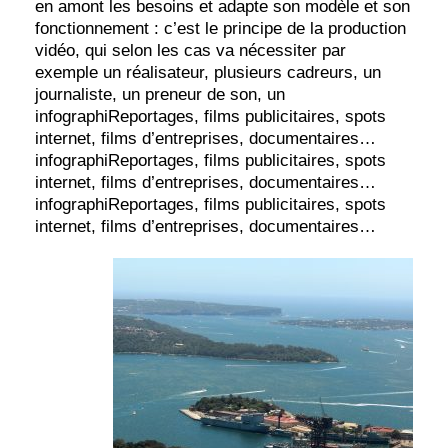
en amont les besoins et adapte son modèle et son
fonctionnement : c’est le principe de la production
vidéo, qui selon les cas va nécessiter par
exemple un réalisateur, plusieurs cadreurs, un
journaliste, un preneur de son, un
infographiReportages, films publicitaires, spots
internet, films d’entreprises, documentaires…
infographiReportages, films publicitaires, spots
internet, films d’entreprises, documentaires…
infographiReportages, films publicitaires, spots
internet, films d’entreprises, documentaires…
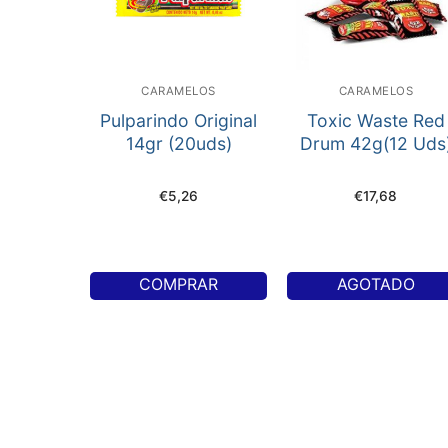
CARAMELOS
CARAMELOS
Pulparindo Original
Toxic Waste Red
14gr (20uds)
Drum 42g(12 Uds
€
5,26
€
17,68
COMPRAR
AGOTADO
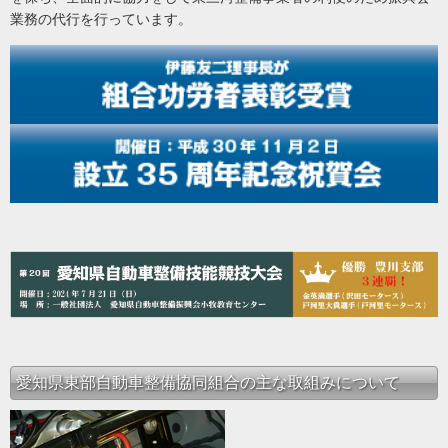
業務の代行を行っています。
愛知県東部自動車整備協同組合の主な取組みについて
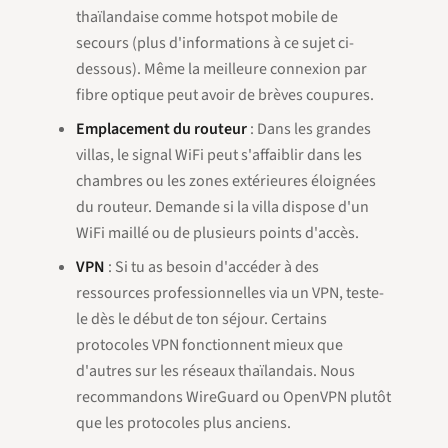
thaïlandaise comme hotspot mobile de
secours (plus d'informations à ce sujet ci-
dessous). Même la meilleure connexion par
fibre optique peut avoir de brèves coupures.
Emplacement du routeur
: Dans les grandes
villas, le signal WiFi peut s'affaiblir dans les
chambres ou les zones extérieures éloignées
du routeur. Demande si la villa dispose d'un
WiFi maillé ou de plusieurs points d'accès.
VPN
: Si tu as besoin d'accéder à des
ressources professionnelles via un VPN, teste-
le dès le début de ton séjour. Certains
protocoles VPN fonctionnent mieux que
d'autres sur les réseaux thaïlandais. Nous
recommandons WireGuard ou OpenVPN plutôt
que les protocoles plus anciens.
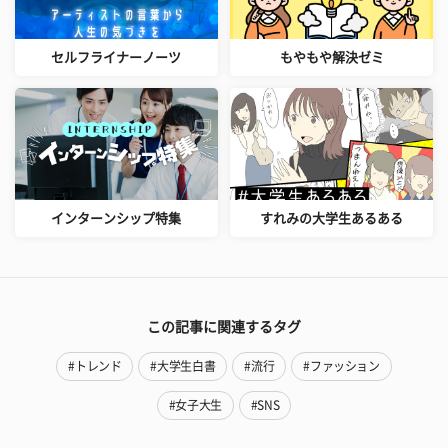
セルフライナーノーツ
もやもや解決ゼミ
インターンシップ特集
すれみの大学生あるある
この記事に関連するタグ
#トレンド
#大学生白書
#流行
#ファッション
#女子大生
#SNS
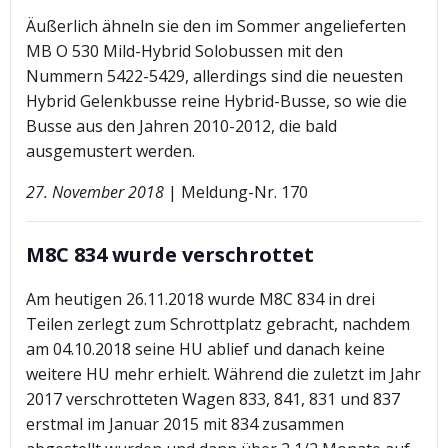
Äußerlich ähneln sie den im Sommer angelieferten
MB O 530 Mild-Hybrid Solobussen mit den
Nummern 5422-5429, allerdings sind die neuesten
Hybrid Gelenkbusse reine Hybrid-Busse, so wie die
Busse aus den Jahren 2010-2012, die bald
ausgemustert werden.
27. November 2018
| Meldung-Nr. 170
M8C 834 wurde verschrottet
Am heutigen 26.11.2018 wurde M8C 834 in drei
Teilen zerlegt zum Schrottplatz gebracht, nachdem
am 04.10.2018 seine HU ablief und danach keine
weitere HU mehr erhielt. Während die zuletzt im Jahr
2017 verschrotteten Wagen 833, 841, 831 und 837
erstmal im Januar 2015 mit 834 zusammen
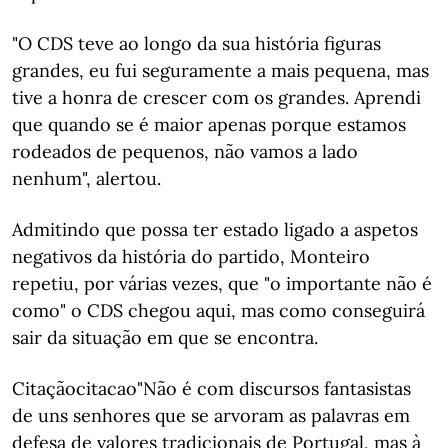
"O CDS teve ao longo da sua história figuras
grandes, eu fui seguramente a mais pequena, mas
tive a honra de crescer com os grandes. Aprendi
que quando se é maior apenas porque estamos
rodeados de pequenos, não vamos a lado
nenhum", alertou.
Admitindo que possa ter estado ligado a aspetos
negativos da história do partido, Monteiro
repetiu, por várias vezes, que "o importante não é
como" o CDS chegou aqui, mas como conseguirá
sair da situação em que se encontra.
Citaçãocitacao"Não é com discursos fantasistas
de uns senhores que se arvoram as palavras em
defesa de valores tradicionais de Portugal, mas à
==================================================
• TASK DETAILS:
Your copy should start at the line with "M8C 834 wurde verschrottet", stop at the last line of the listing above, match exactly, and contain no pictures.

• REPLY TO THE EXERCISE:
M8C 834 wurde verschrottet
Am heutigen 26.11.2018 wurde M8C 834 in drei
Teilen zerlegt zum Schrottplatz gebracht, nachdem
am 04.10.2018 seine HU ablief und danach keine
weitere HU mehr erhielt. Während die zuletzt im Jahr
2017 verschrotteten Wagen 833, 841, 831 und 837
erstmal im Januar 2015 mit 834 zusammen
"O CDS teve ao longo da sua história figuras
grandes, eu fui seguramente a mais pequena, mas
tive a honra de crescer com os grandes. Aprendi
que quando se é maior apenas porque estamos
rodeados de pequenos, não vamos a lado
nenhum", alertou.
Admitindo que possa ter estado ligado a aspetos
negativos da história do partido, Monteiro
repetiu, por várias vezes, que "o importante não é
como" o CDS chegou aqui, mas como conseguirá
sair da situação em que se encontra.
Citaçãocitacao"Não é com discursos fantasistas
de uns senhores que se arvoram as palavras em
defesa de valores tradicionais de Portugal, mas à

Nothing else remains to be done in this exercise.